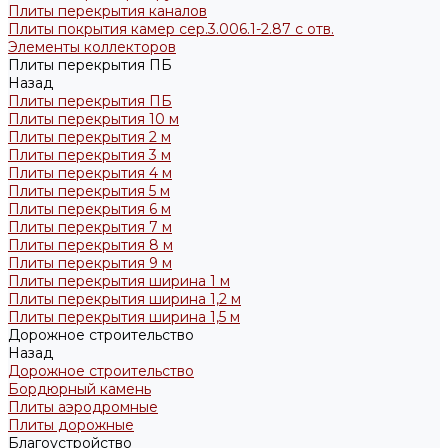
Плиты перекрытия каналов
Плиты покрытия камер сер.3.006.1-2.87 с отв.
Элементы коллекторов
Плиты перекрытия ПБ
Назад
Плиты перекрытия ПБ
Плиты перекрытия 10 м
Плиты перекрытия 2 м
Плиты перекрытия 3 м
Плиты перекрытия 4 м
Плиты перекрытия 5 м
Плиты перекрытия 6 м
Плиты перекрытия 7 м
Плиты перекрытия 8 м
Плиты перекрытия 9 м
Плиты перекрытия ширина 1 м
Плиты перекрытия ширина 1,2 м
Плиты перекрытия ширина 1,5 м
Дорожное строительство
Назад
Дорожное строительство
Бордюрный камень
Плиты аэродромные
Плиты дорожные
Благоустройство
==*==
Task to complete: Above are the entries. Output exactly the lines beginning with the line that has "Плиты покрытия камер сер.3.006.1-2.87 с отв." and ending with the line that has "Плиты перекрытия ширина 1,2 м".

Written solution:
Плиты покрытия камер сер.3.006.1-2.87 с отв.
Элементы коллекторов
Плиты перекрытия ПБ
Назад
Плиты перекрытия ПБ
Плиты перекрытия 10 м
Плиты перекрытия 2 м
Плиты перекрытия 3 м
Плиты перекрытия 4 м
Плиты перекрытия 5 м
Плиты перекрытия 6 м
Плиты перекрытия 7 м
Плиты перекрытия 8 м
Плиты перекрытия 9 м
Плиты перекрытия ширина 1 м
Плиты перекрытия ширина 1,2 м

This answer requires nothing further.